While many people leave Madison and go crazy missing their home, Gudz has stayed strong. Being over an hour away from home is not easy for him, but he pushes through it. “Being away from home isn’t really too bad. I mean I miss my family and hanging out with the people I have known my whole life. But just having football and friends here takes my mind off it for the most part. When I start having nothing to do and only a TV to keep me busy, it gets a little lonely, and I start to miss having someone close by or always there to talk to, but I just push through it till I have practice or go eat out with the guys or something like that.”
When asked how he tries to lead his team, Gudz said, “The main way I try to inspire and keep our team up is competing against some of our best players at their position. It always seems to put a smile on everyone’s face when a kicker gets out there and beats someone at his or her own craft. Proving that I can actually compete against them even though I’m smaller than most, gets them to try and work harder and overall making the team better.”

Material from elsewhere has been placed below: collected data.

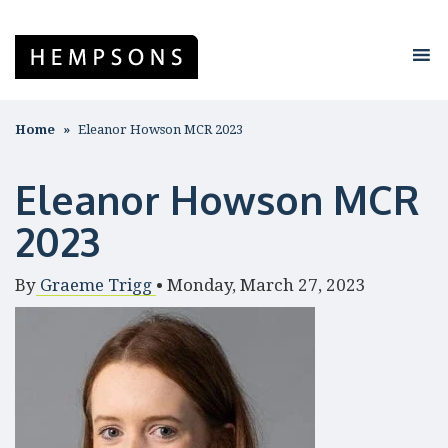
Home
Eleanor Howson MCR 2023
Eleanor Howson MCR
2023
By
Graeme Trigg
•
Monday, March 27, 2023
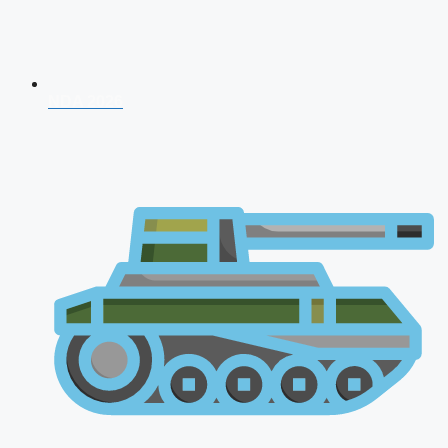
NDA 2026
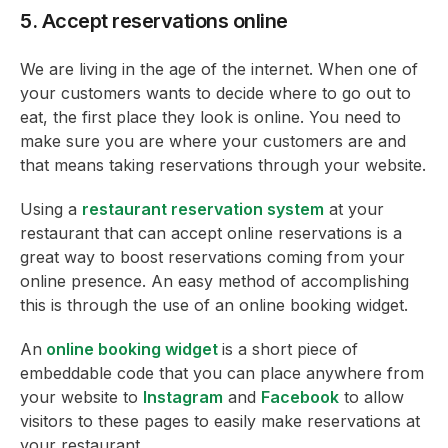
5. Accept reservations online
We are living in the age of the internet. When one of
your customers wants to decide where to go out to
eat, the first place they look is online. You need to
make sure you are where your customers are and
that means taking reservations through your website.
Using a
restaurant reservation system
at your
restaurant that can accept online reservations is a
great way to boost reservations coming from your
online presence. An easy method of accomplishing
this is through the use of an online booking widget.
An
online booking widget
is a short piece of
embeddable code that you can place anywhere from
your website to
Instagram
and
Facebook
to allow
visitors to these pages to easily make reservations at
your restaurant.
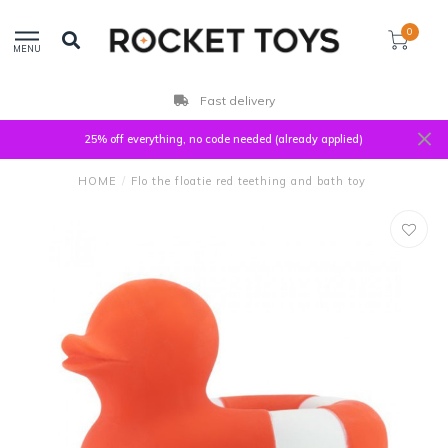
0
MENU
Fast delivery
25% off everything, no code needed (already applied)
HOME
/
Flo the floatie red teething and bath toy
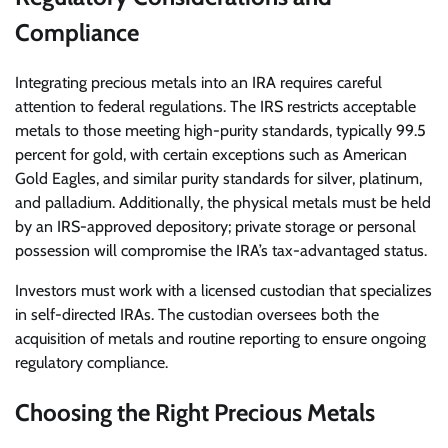
Compliance
Integrating precious metals into an IRA requires careful
attention to federal regulations. The IRS restricts acceptable
metals to those meeting high-purity standards, typically 99.5
percent for gold, with certain exceptions such as American
Gold Eagles, and similar purity standards for silver, platinum,
and palladium. Additionally, the physical metals must be held
by an IRS-approved depository; private storage or personal
possession will compromise the IRA’s tax-advantaged status.
Investors must work with a licensed custodian that specializes
in self-directed IRAs. The custodian oversees both the
acquisition of metals and routine reporting to ensure ongoing
regulatory compliance.
Choosing the Right Precious Metals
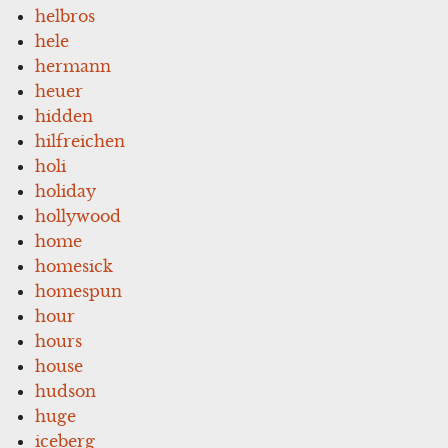
helbros
hele
hermann
heuer
hidden
hilfreichen
holi
holiday
hollywood
home
homesick
homespun
hour
hours
house
hudson
huge
iceberg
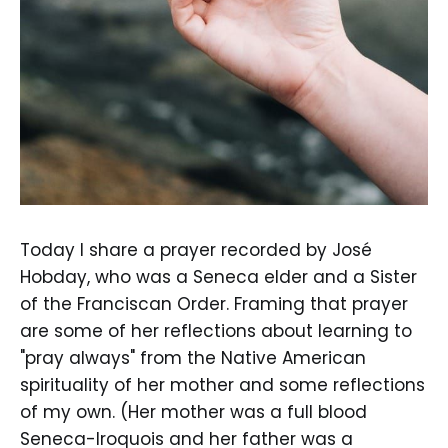
Today I share a prayer recorded by José
Hobday, who was a Seneca elder and a Sister
of the Franciscan Order. Framing that prayer
are some of her reflections about learning to
"pray always" from the Native American
spirituality of her mother and some reflections
of my own. (Her mother was a full blood
Seneca-Iroquois and her father was a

One of the most difficult things about being in college and playing college level football is, “Balancing school and football may be the hardest part of college for me. It’s difficult because once you have four or more classes, scheduling tests and assignments around the same time, as well as football practice everyday; it gets really hard to find time to get all the work done. The only way I am able to cope with the football and class work is making myself go to football study hall whenever I have something that has to be done for class.”
“My advice to someone trying to become a kicker would be to learn the proper technique for kicking early so you can be productive sooner; don’t use “I’m a kicker” as an excuse to not lift weights or work hard in practice, because if you want to go far with kicking your going to need that extra muscle and drive to get you there and be successful; Get your name out early in your high school career because kicker is usually the last position teams need and look for, so its good to be one of the first that the teams watch and look at in case they need one,” he explained.
While Gudz is not sure whether or not he will play professional level football, when asked if he would he said, “Well who wouldn’t? I mean I wouldn’t mind getting paid millions of dollars to play a game for fun? But I know that it takes a lot of hard work to make it to that level, and I know that if I work my hardest throughout my collegiate career and still don’t make it than it just isn’t meant to be. If that is the case I will graduate with a degree in exercise science from one of the best schools in the nation, and continue on to pursue physical therapy and make money that way.”
Bladen Gudz is the son of Martin and Brigitte Gudz of Madison. He has two brothers, an older brother named Adam, and a younger brother named Cullen.